TASK INSTRUCTIONS |
Take the lines from the one containing "Give me the" through the final line below and restate them exactly. Omit the pictures.

### MATERIAL PROVIDED ###

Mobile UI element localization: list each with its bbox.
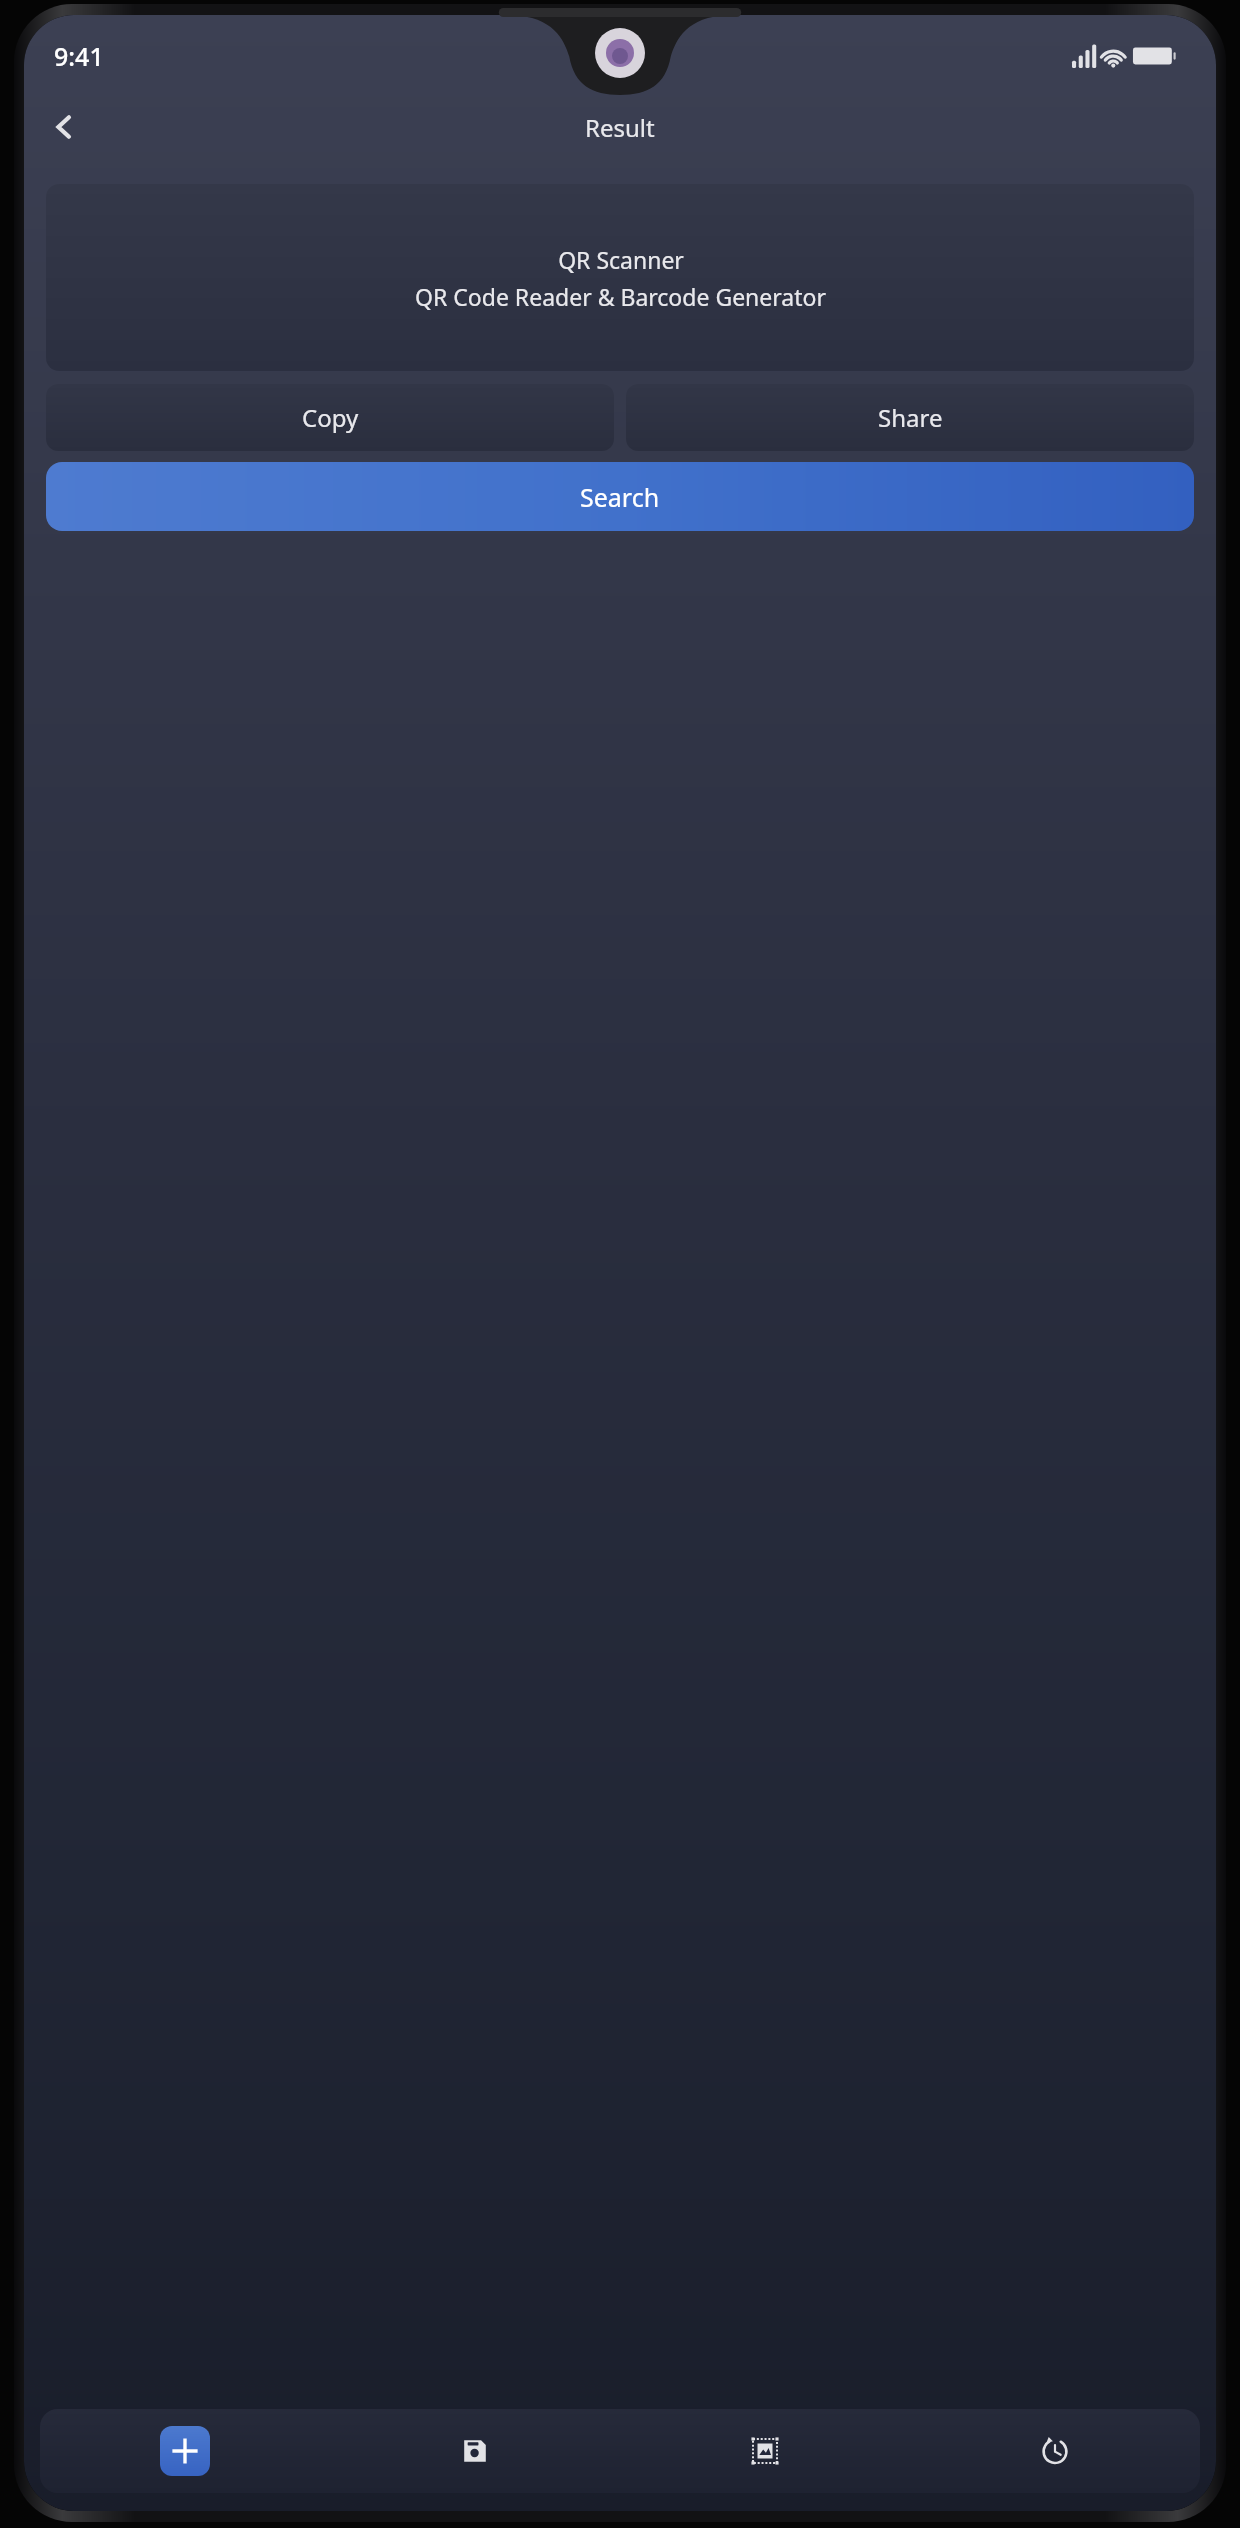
button[interactable]: Search [46, 462, 1194, 531]
staticText: QR Scanner [558, 244, 684, 275]
button[interactable]: History [910, 2409, 1200, 2493]
button[interactable]: QR Scanner [46, 184, 1194, 371]
staticText: 9:41 [54, 39, 104, 73]
button[interactable]: Back [36, 98, 94, 156]
staticText: Share [878, 401, 943, 434]
staticText: Search [580, 480, 660, 514]
button[interactable]: Scan image [620, 2409, 910, 2493]
button[interactable]: Copy [46, 384, 614, 451]
staticText: Result [585, 111, 655, 144]
button[interactable]: Save [330, 2409, 620, 2493]
button[interactable]: Share [626, 384, 1194, 451]
staticText: Copy [302, 401, 359, 434]
staticText: QR Code Reader & Barcode Generator [415, 281, 826, 312]
button[interactable]: Create [160, 2426, 210, 2476]
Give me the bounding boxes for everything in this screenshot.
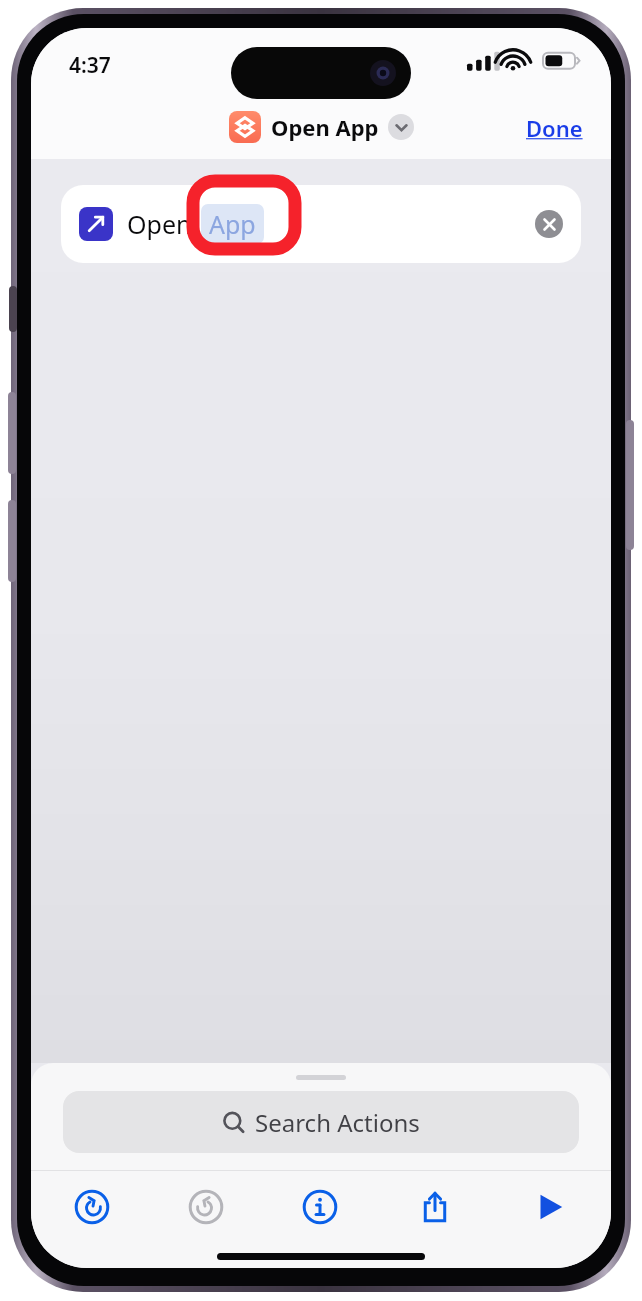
staticText: Open bbox=[127, 207, 192, 241]
button[interactable]: Redo bbox=[179, 1180, 233, 1234]
button[interactable]: Share bbox=[408, 1180, 462, 1234]
button[interactable]: Undo bbox=[65, 1180, 119, 1234]
button[interactable]: Open App bbox=[229, 111, 414, 143]
button[interactable]: Run shortcut bbox=[523, 1180, 577, 1234]
button[interactable]: App bbox=[201, 204, 264, 244]
button[interactable]: Open bbox=[61, 185, 581, 263]
staticText: Open App bbox=[271, 112, 379, 142]
button[interactable]: Info bbox=[293, 1180, 347, 1234]
staticText: App bbox=[209, 207, 256, 241]
button[interactable]: Search Actions bbox=[63, 1091, 579, 1153]
staticText: Done bbox=[526, 113, 583, 143]
staticText: 4:37 bbox=[69, 51, 111, 80]
button[interactable]: Done bbox=[522, 109, 587, 147]
button[interactable]: Show more options bbox=[388, 114, 414, 140]
staticText: Search Actions bbox=[255, 1106, 420, 1139]
button[interactable]: Remove action bbox=[535, 210, 563, 238]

###

ANSWER SPACE |
Give me the bounding boxes for everything in this screenshot.
staticText: Open bbox=[127, 207, 192, 241]
button[interactable]: Redo bbox=[179, 1180, 233, 1234]
button[interactable]: Share bbox=[408, 1180, 462, 1234]
button[interactable]: Undo bbox=[65, 1180, 119, 1234]
button[interactable]: Open App bbox=[229, 111, 414, 143]
button[interactable]: Run shortcut bbox=[523, 1180, 577, 1234]
button[interactable]: App bbox=[201, 204, 264, 244]
button[interactable]: Open bbox=[61, 185, 581, 263]
staticText: Open App bbox=[271, 112, 379, 142]
button[interactable]: Info bbox=[293, 1180, 347, 1234]
staticText: App bbox=[209, 207, 256, 241]
button[interactable]: Search Actions bbox=[63, 1091, 579, 1153]
staticText: Done bbox=[526, 113, 583, 143]
staticText: 4:37 bbox=[69, 51, 111, 80]
button[interactable]: Done bbox=[522, 109, 587, 147]
button[interactable]: Show more options bbox=[388, 114, 414, 140]
staticText: Search Actions bbox=[255, 1106, 420, 1139]
button[interactable]: Remove action bbox=[535, 210, 563, 238]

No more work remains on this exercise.